··· THE DATA
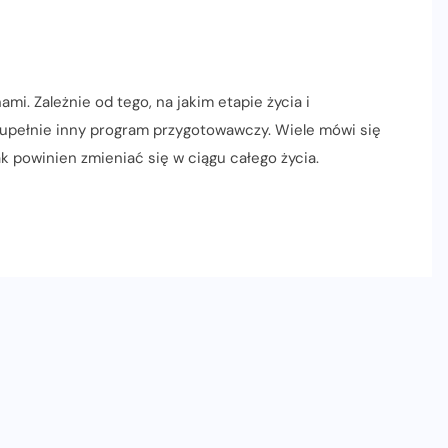
mi. Zależnie od tego, na jakim etapie życia i
upełnie inny program przygotowawczy. Wiele mówi się
jak powinien zmieniać się w ciągu całego życia.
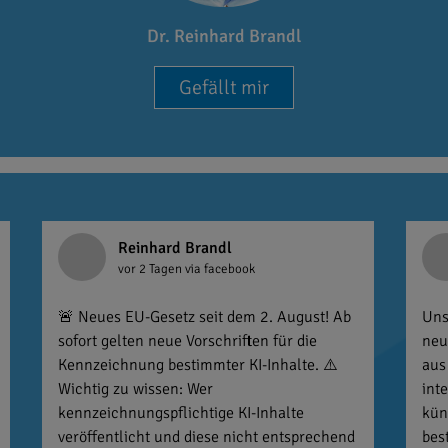
Dr. Reinhard Brandl
Gefällt mir
Reinhard Brandl
vor 2 Tagen
via facebook
🚨 Neues EU-Gesetz seit dem 2. August! Ab
Uns
sofort gelten neue Vorschriften für die
neu
Kennzeichnung bestimmter KI-Inhalte. ⚠️
aus
Wichtig zu wissen: Wer
int
kennzeichnungspflichtige KI-Inhalte
kün
veröffentlicht und diese nicht entsprechend
bes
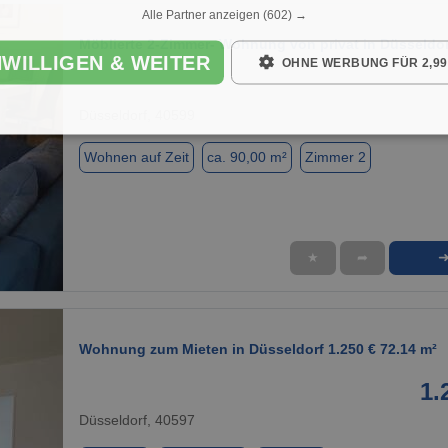
Alle Partner anzeigen
(602) →
Möblierte 2-Zimmer- Wohnung von privat in Düsseldor
NWILLIGEN & WEITER
OHNE WERBUNG FÜR 2,99
Düsseldorf, 40599
Wohnen auf Zeit
ca. 90,00 m²
Zimmer 2
★
➦
1 / 4
Wohnung zum Mieten in Düsseldorf 1.250 € 72.14 m²
1.
Düsseldorf, 40597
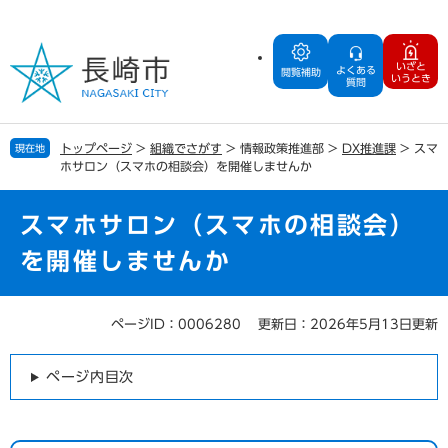
ペ
メ
ー
ニ
ジ
ュ
いざと
よくある
の
ー
閲覧補助
いうとき
質問
先
を
頭
飛
で
ば
トップページ
>
組織でさがす
>
情報政策推進部
>
DX推進課
>
スマ
現在地
す
し
ホサロン（スマホの相談会）を開催しませんか
。
て
本
文
スマホサロン（スマホの相談会）
へ
を開催しませんか
ページID：0006280
更新日：2026年5月13日更新
本
文
ページ内目次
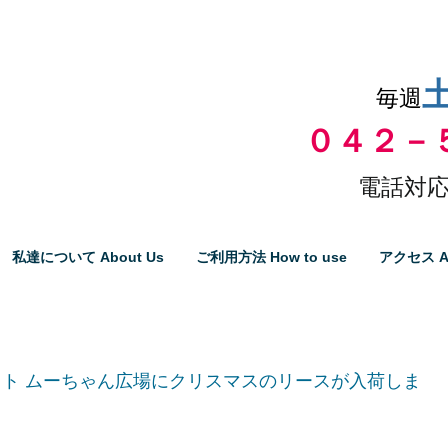
品物の代引き手数料無料
毎週
０４２－
電話対応
私達について About Us
ご利用方法 How to use
アクセス A
ト ムーちゃん広場にクリスマスのリースが入荷しま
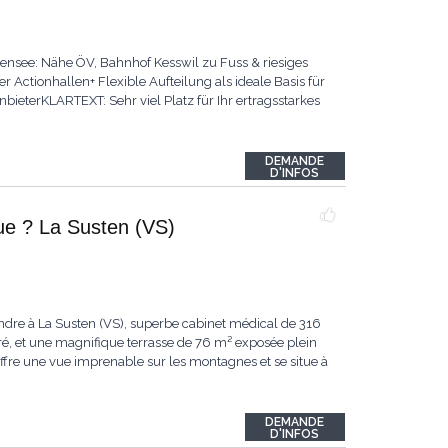
ensee: Nähe ÖV, Bahnhof Kesswil zu Fuss & riesiges
 Actionhallen+ Flexible Aufteilung als ideale Basis für
bieterKLARTEXT: Sehr viel Platz für Ihr ertragsstarkes
DEMANDE
D'INFOS
que ? La Susten (VS)
ndre à La Susten (VS), superbe cabinet médical de 316
aré, et une magnifique terrasse de 76 m² exposée plein
ffre une vue imprenable sur les montagnes et se situe à
DEMANDE
D'INFOS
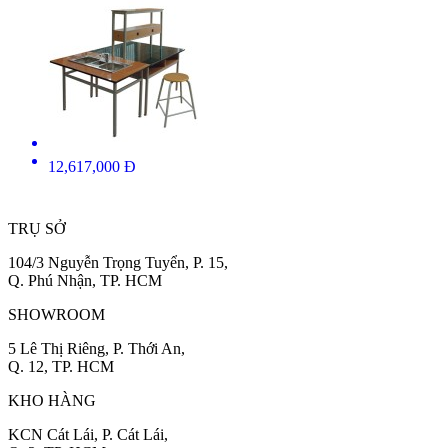
12,617,000 Đ
TRỤ SỞ
104/3 Nguyễn Trọng Tuyển, P. 15,
Q. Phú Nhận, TP. HCM
SHOWROOM
5 Lê Thị Riêng, P. Thới An,
Q. 12, TP. HCM
KHO HÀNG
KCN Cát Lái, P. Cát Lái,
······
PROBLEM STATEMENT:
From the line containing "via facebook" through the final line of the listing above, reproduce every line exactly, with no pictures.

ANSWER AREA:
via facebook
🚨 Neues EU-Gesetz seit dem 2. August! Ab
Uns
sofort gelten neue Vorschriften für die
neu
Kennzeichnung bestimmter KI-Inhalte. ⚠️
aus
Wichtig zu wissen: Wer
int
kennzeichnungspflichtige KI-Inhalte
kün
veröffentlicht und diese nicht entsprechend
bes
Alle Partner anzeigen
(602) →
Möblierte 2-Zimmer- Wohnung von privat in Düsseldor
NWILLIGEN & WEITER
OHNE WERBUNG FÜR 2,99
Düsseldorf, 40599
Wohnen auf Zeit
ca. 90,00 m²
Zimmer 2
★
➦
1 / 4
Wohnung zum Mieten in Düsseldorf 1.250 € 72.14 m²
1.
Düsseldorf, 40597
ペ
メ
ー
ニ
ジ
ュ
いざと
よくある
の
ー
閲覧補助
いうとき
質問
先
を
頭
飛
で
ば
トップページ
>
組織でさがす
>
情報政策推進部
>
DX推進課
>
スマ
現在地
す
し
ホサロン（スマホの相談会）を開催しませんか
。
て
本
文
スマホサロン（スマホの相談会）
へ
を開催しませんか
ページID：0006280
更新日：2026年5月13日更新
本
文
ページ内目次
品物の代引き手数料無料
毎週
０４２－
電話対応
私達について About Us
ご利用方法 How to use
アクセス A
ト ムーちゃん広場にクリスマスのリースが入荷しま
ensee: Nähe ÖV, Bahnhof Kesswil zu Fuss & riesiges
 Actionhallen+ Flexible Aufteilung als ideale Basis für
bieterKLARTEXT: Sehr viel Platz für Ihr ertragsstarkes
DEMANDE
D'INFOS
que ? La Susten (VS)
ndre à La Susten (VS), superbe cabinet médical de 316
aré, et une magnifique terrasse de 76 m² exposée plein
ffre une vue imprenable sur les montagnes et se situe à
DEMANDE
D'INFOS
12,617,000 Đ
TRỤ SỞ
104/3 Nguyễn Trọng Tuyển, P. 15,
Q. Phú Nhận, TP. HCM
SHOWROOM
5 Lê Thị Riêng, P. Thới An,
Q. 12, TP. HCM
KHO HÀNG
KCN Cát Lái, P. Cát Lái,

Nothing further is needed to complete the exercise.